By Victor Davis Hanson // Works and Days by PJ Media

Set aside for a moment all the controversies over illegal immigration—the wall, deportation, amnesty, Donald J. Trump, “comprehensive immigration reform,” etc. Instead, contemplate what happens in a social, cultural, and economic context when several million immigrants arrive from one of the poorest areas in the world (e.g., Oaxaca) to one of the most affluent (e.g., California). For guidance, think not of Jorge Ramos, but of the premodern/postmodern collision that is occurring in Germany, Austria, and Denmark.
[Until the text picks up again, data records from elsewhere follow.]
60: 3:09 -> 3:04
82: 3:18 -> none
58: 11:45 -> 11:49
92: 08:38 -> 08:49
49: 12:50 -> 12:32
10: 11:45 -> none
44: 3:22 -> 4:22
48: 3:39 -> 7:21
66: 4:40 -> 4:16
The first casualty is the law. I am not referring to the collapse of federal immigration enforcement, but rather the ripples that must follow from it. When someone ignores a federal statute, then it is naturally easy to flout more. In Los Angeles, half the traffic accidents are hit-and-run collisions. I can attest first-hand that running from an accident or abandoning a wrecked vehicle is certainly a common occurrence in rural California. Last night on a rural road, a driver behind me (intoxicated? Malicious? Crazy?) apparently tried to rear-end me, then turned off his lights, sped up, and at the next stop sign pulled over swearing out the window in Spanish. In this age and in these environs, why would one call a sheriff for a minor everyday occurrence like that? The point is simply that when there is no federal law, no one has any idea how several million arrive in the U.S., much less what exactly they were doing before their illegal arrival. I note the latter consideration, because legal immigration does require some sort of personal history, and at the airport I am always asked by U.S Customs what exactly I was doing in Greece or Germany that prompted my trip.